第16章 第3部 Ⅱ ※R-18
「ん……っ。」
重ねられる唇。2、3度と触れ合えば、その次からは、それが深いものへと変わっていく。くちゅり、ぴちゃりと、水音が響く。やがて舌が絡められて、甘く吸われる感覚。
「ん……、ぁ、ふ……!」
同時に、私のナカから、魔力が抜き取られる感覚。
「……、ぅ……?」
くらりと、私は後ろへと倒れそうになるけれど、アヴェンジャーが支えてくれた。何だか、身体がだるい気がするけれど、それが魔力を抜き取られた所為なのか、それとも、アヴェンジャーとのキスがきもちよかったせいなのか、それは分からない。
「充分だ、マスター。」
アヴェンジャーの瞳は、煌々と輝いている。それはまるで、月の色のようだと、そう思った。
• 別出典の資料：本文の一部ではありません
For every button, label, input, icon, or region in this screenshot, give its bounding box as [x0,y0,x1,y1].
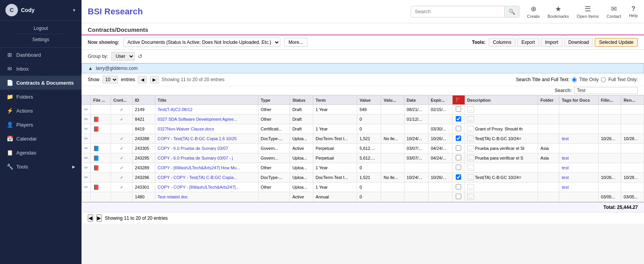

アヴェンジャーの背後、窓の外。夜空には、月が眩いばかりに輝いていた。
「今日はもう休め。」
そう言ってアヴェンジャーは、今度は軽く触れるだけの口づけを、私の額に落とした。
「ん……。」
急速に沈んでいく意識の中、こうしてエドモンに抱きしめられながら眠れることを幸福に思う私がいる。不謹慎な事なのだとは、分かっている。でも、こうして、想い人と一緒にいられることを幸せと思わないなんて、私には無理なことだ。エドモン、好き……。
エドモンの体温を感じながら、私はとうとう、意識を手放した。